Font Size:

“When you said no kids, what if they were older?” Trever qualified.

“Older?”

“Older. Like, what if the man had kids in high school, or they were in college and out of the house?”

I actually had to stop and think about that. It was the first time anyone had ever asked me to fine-tune my list of dealbreakers, as if my romantic prospects could be calibrated like a coffee order. “I would consider that.”

At least then, hopefully, procreating would be out of their systems.

“So, adult children, on the table.” Liv made a note in her computer, her fingers flying across the keyboard with the kind of efficiency that had made her such an effective, terrifying divorce attorney.

I realized then that Liv had already made a massive spreadsheet of my dating preferences, likely cross-referenced with half the city’s eligible bachelors and every other client they’d ever had. I wondered if there was a tab marked “Unresolved Childhood Trauma,” where she’d highlighted my reluctance to open up and my tendency to channel every emotion into work or sarcasm.

Trevor leaned forward. “The only physical attribute you included was height, someone over six feet.”

“It’s not that I want to date a basketball team, I just like to wear heels. All the time. Men say they’re fine with it, but eventually they get this complex. I’d rather avoid that conversation entirely.”

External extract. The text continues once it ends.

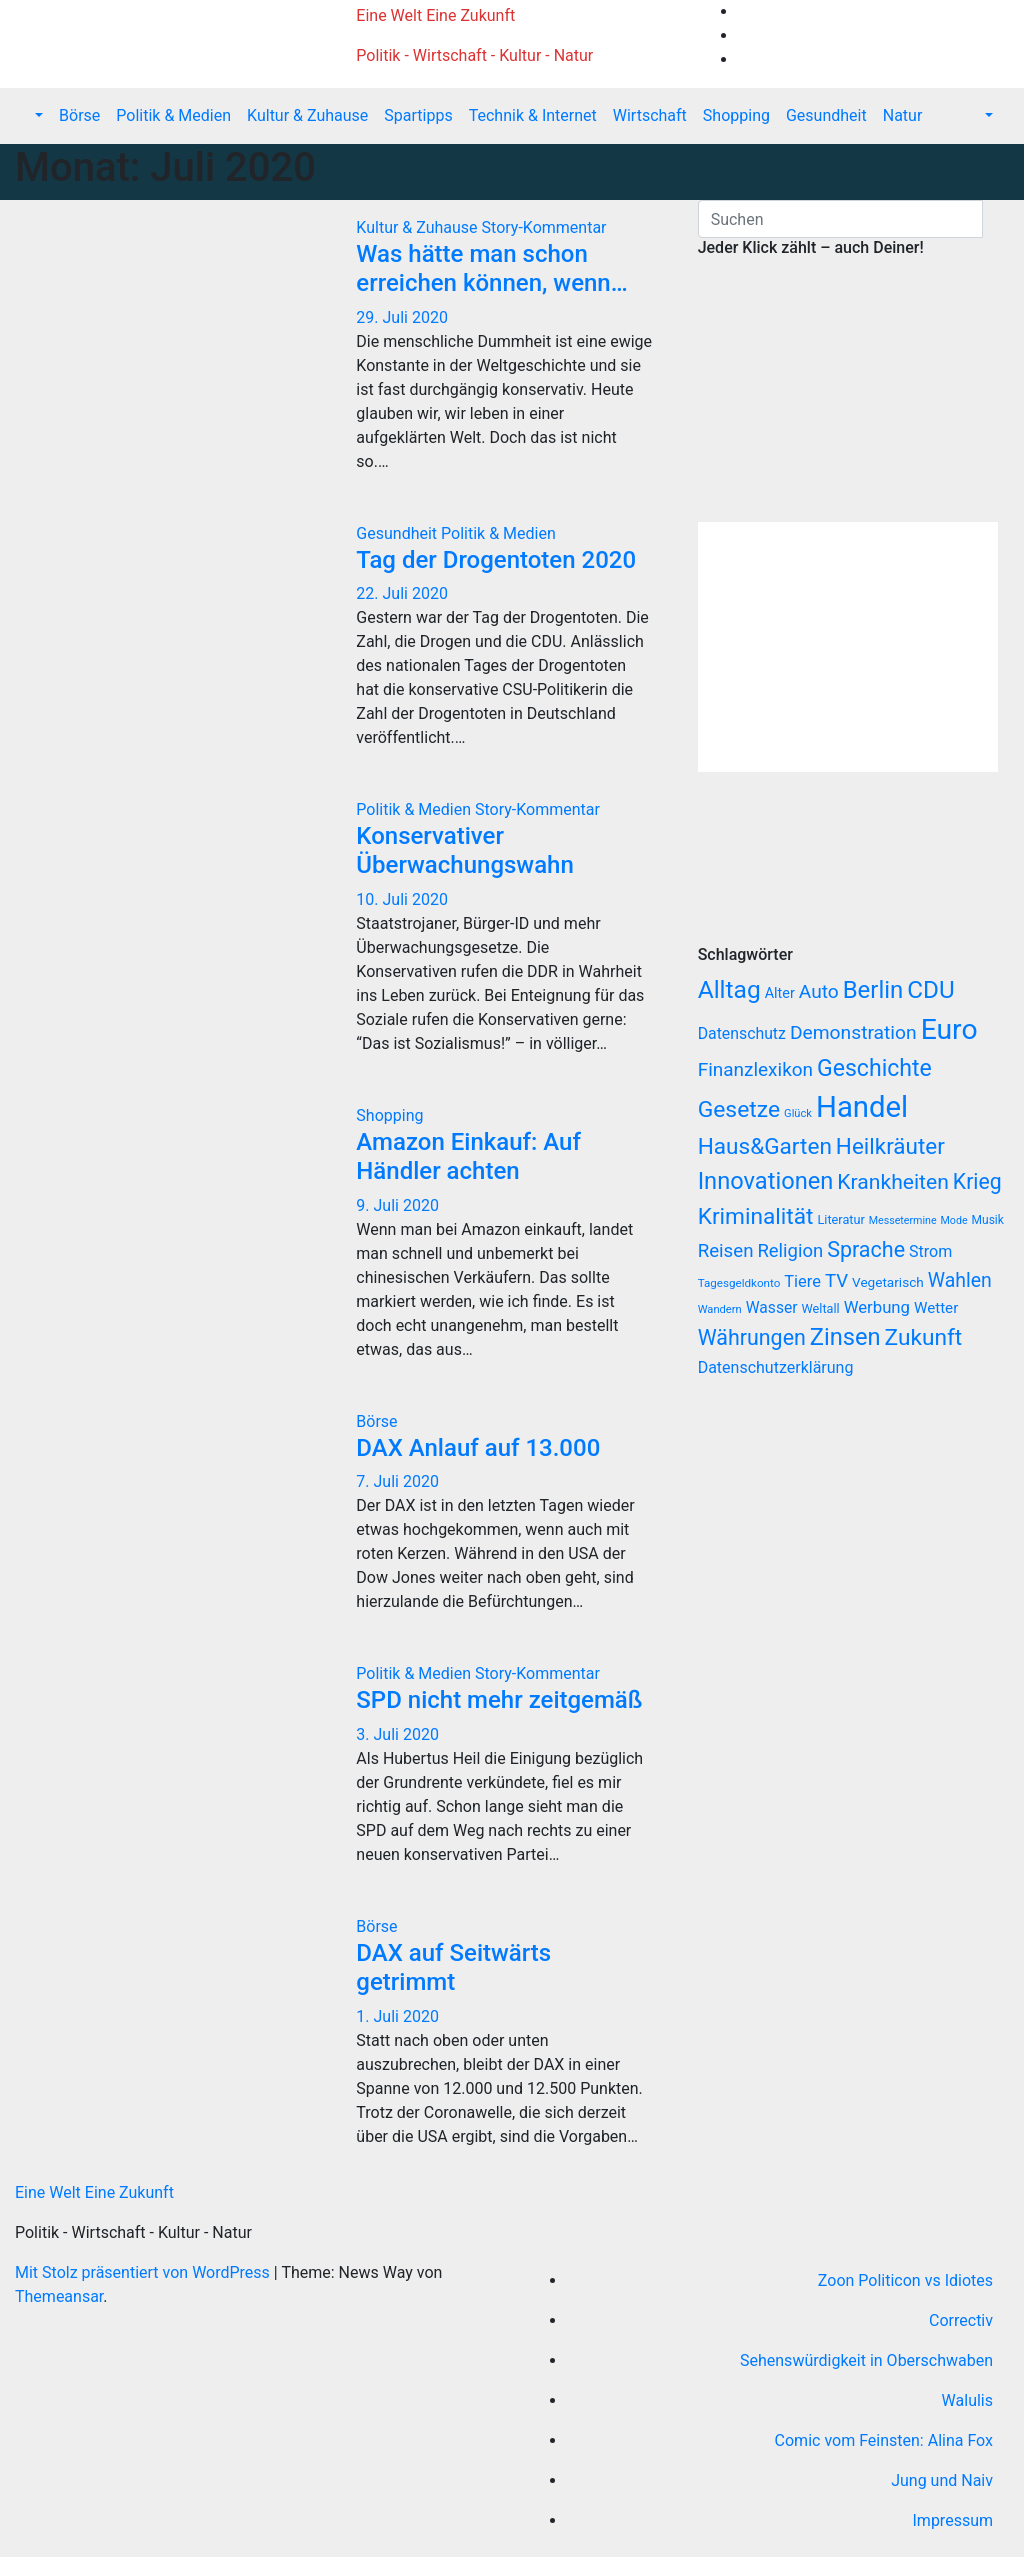 Image resolution: width=1024 pixels, height=2557 pixels. What do you see at coordinates (866, 2360) in the screenshot?
I see `Sehenswürdigkeit in Oberschwaben` at bounding box center [866, 2360].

At five foot seven, I wasn’t tall by any stretch of the imagination, but it was strange what men felt insecure about.

Liv looked up, brown eyes sharp. “You also left education and religion blank.”

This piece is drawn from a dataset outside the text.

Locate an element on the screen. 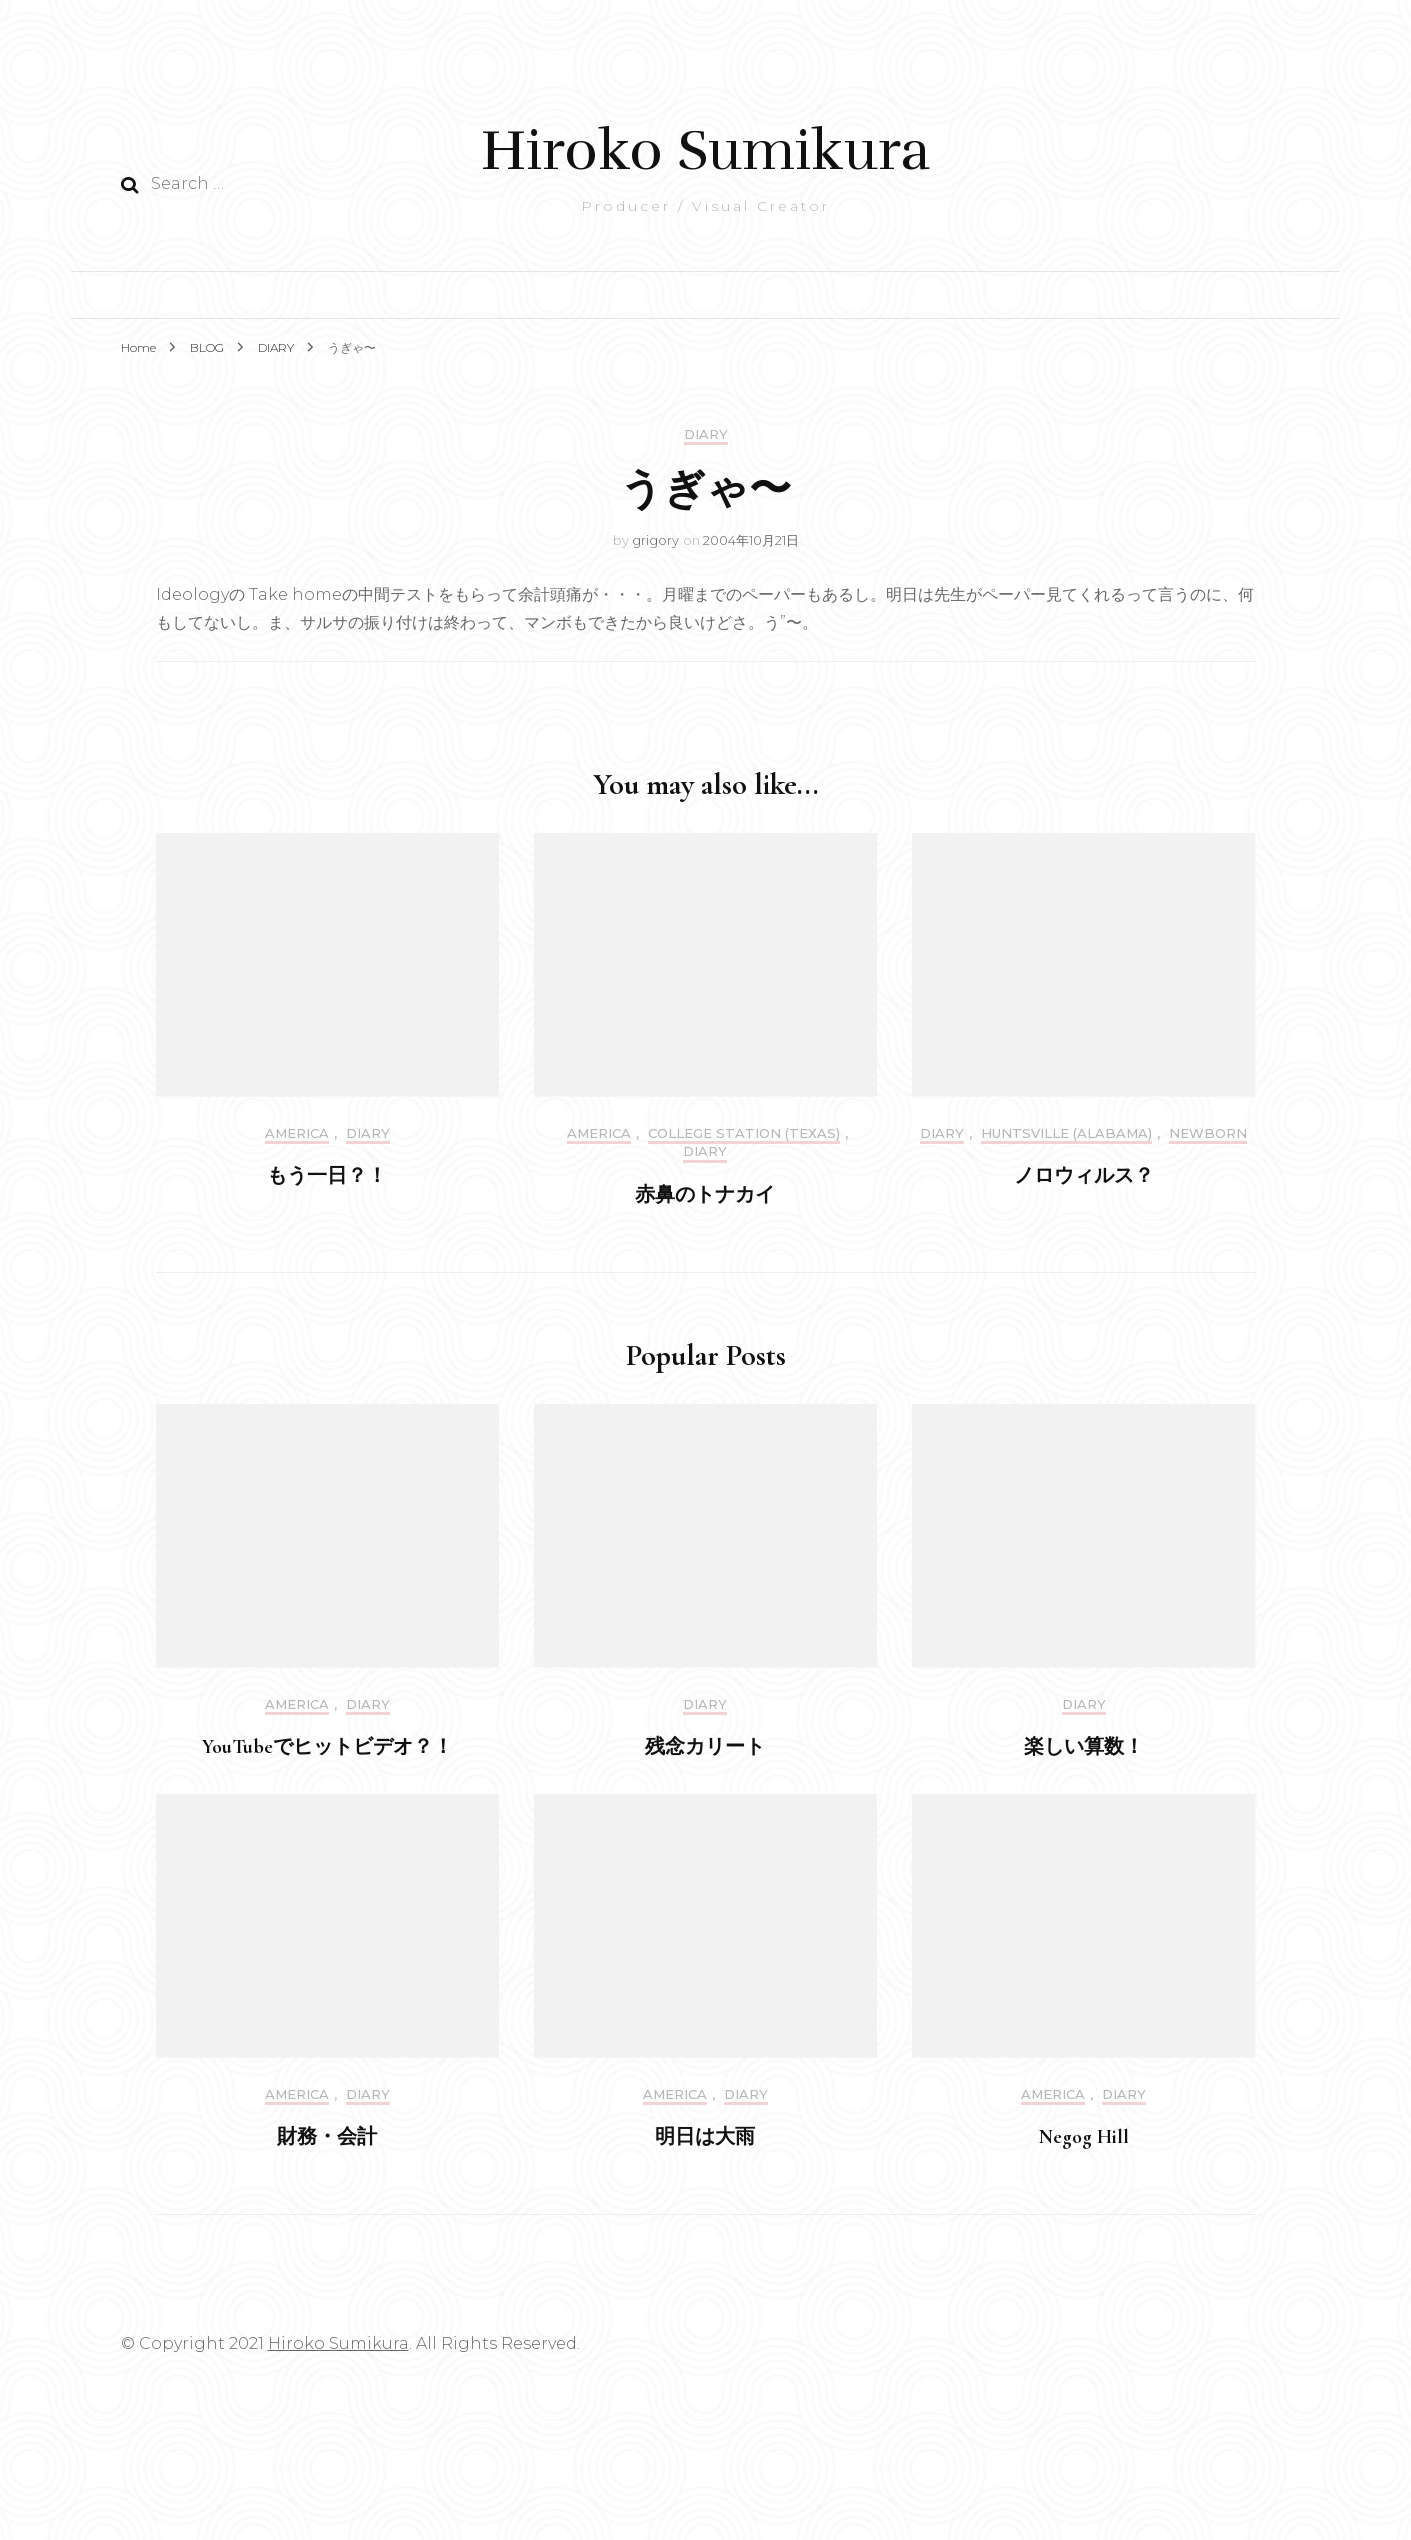  明日は大雨 is located at coordinates (705, 2137).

“They’re not a priority for me.”

“It’s strange, you’ve managed to be simultaneously specific and very vague.” Trevor tapped his pen on his iPad as he studied me. “It’s almost as if you had someone in mind that you were describing, or the idea of someone.”

Shit. Had I? I filled it out at the BBQ, after I saw Adam. Was I imagining who he had become? Was I picturing him?

Liv’s phone vibrated, and she looked down. “It’s Bailey,” she announced, her business tone slipping as she picked up her personal cell. “I’m just gonna check to make sure everything’s okay.”

“Hey,” Liv said, voice warm but with an edge of concern as she tucked the phone under her chin and started typing again at her computer. The click-clack reminding me of hailstones on a windshield.

“Hey, is my sister there? Billie? Is she there? Is she okay?” Bailey was speaking so loudly that her voice sounded like it was coming from inside a wind tunnel, all panic and static, and about three octaves higher than usual, but you could hear her. Even through the tiny phone speaker, I could tell the way her words quivered on the edge of tears.

“Yeah, she is,” Liv replied, her voice the oral equivalent of a weighted blanket. “She’s fine.”

“Can I talk to her?”

Liv handed me her phone.

I pushed it away and mouthed, “I’ll call her back.”

“No!” Bailey’s voice ricocheted through the office at a volume usually reserved for tornado sirens and WWE wrestlers addressing the crowd. “Don’t you dare!”

I took Liv’s phone, exhaled, and pressed it to my ear. “I’ll call you ba?—”

“No!” Bailey shouted again. “I almost called the police.”

“Thepolice?” I blinked. Bailey did lean towards the dramatic, but the police?

Now both Trevor and Liv were staring at me as if I’d just confessed to a double homicide live on Oprah. I could feel my face flush, a pulse of embarrassment pounding just under my eyes.

“Yes, the police.” Bailey’s voice was strangled and breathy. “My sister has a stalker. She doesn’t show up for work and isn’t answering her phone. Yes, I was about to call the police.”

“How did you know I was here?”

“The tracker I have on your phone.”

“If you knew where I was, why did you call Liv?”